-- Records to use follows --
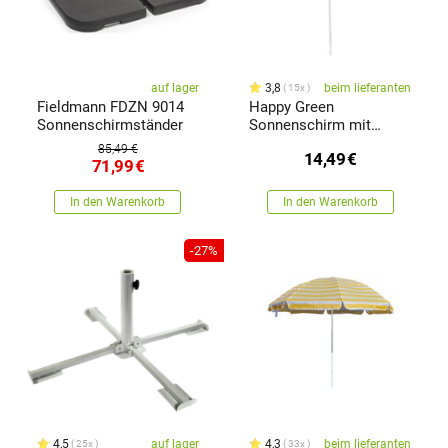
auf lager
3,8
beim lieferanten
15x
Fieldmann FDZN 9014
Happy Green
Sonnenschirmständer
Sonnenschirm mit
Gelenk Strip 180 cm,
85,49 €
14,49
€
gemischte Farben
71,99
€
In den Warenkorb
In den Warenkorb
-27%
4,5
auf lager
4,3
beim lieferanten
25x
33x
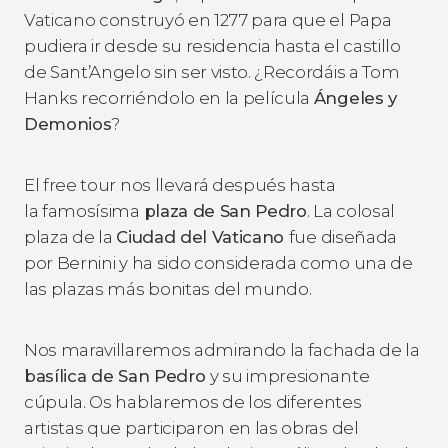
Vaticano construyó en 1277 para que el Papa
pudiera ir desde su residencia hasta el castillo
de Sant’Angelo sin ser visto. ¿Recordáis a Tom
Hanks recorriéndolo en la película
Ángeles y
Demonios
?
El free tour nos llevará después hasta
la famosísima
plaza de San Pedro
. La colosal
plaza de la
Ciudad del Vaticano
fue diseñada
por Bernini y ha sido considerada como una de
las plazas más bonitas del mundo.
Nos maravillaremos admirando la fachada de la
basílica de San Pedro
y su impresionante
cúpula. Os hablaremos de los diferentes
artistas que participaron en las obras del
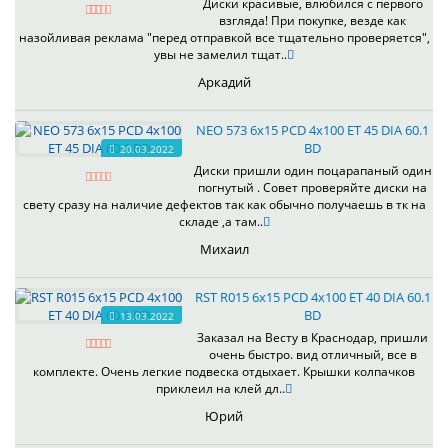
Диски красивые, влюбился с первого
взгляда! При покупке, везде как
назойливая реклама "перед отправкой все тщательно проверяется",
увы не замелил тщат..
Аркадий
NEO 573 6x15 PCD 4x100 ET 45 DIA 60.1
BD
20.03.2022
Диски пришли один поцарапаный один
погнутый . Совет проверяйте диски на
свету сразу на наличие дефектов так как обычно получаешь в тк на
складе ,а там..
Михаил
RST R015 6x15 PCD 4x100 ET 40 DIA 60.1
BD
13.03.2022
Заказал на Весту в Краснодар, пришли
очень быстро. вид отличный, все в
комплекте. Очень легкие подвеска отдыхает. Крышки колпачков
приклеил на клей дл..
Юрий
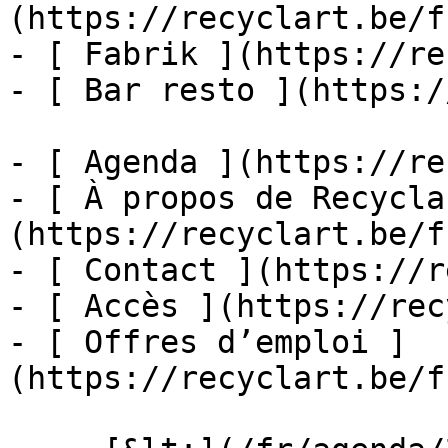
(https://recyclart.be/f
- [ Fabrik ](https://re
- [ Bar resto ](https:/
- [ Agenda ](https://re
- [ À propos de Recycla
(https://recyclart.be/f
- [ Contact ](https://r
- [ Accès ](https://rec
- [ Offres d’emploi ]
(https://recyclart.be/f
-- Records to use concluded --
Prompt = Repeat exactly the lines in the entries from the one containing "NEO 573 6x15 PCD 4x100 ET 45 DIA 60.1" to the final line, inclusive, and nothing beyond them; skip pictures.

Task output =
NEO 573 6x15 PCD 4x100 ET 45 DIA 60.1
BD
20.03.2022
Диски пришли один поцарапаный один
погнутый . Совет проверяйте диски на
свету сразу на наличие дефектов так как обычно получаешь в тк на
складе ,а там..
Михаил
RST R015 6x15 PCD 4x100 ET 40 DIA 60.1
BD
13.03.2022
Заказал на Весту в Краснодар, пришли
очень быстро. вид отличный, все в
комплекте. Очень легкие подвеска отдыхает. Крышки колпачков
приклеил на клей дл..
Юрий
(https://recyclart.be/f
- [ Fabrik ](https://re
- [ Bar resto ](https:/
- [ Agenda ](https://re
- [ À propos de Recycla
(https://recyclart.be/f
- [ Contact ](https://r
- [ Accès ](https://rec
- [ Offres d’emploi ]
(https://recyclart.be/f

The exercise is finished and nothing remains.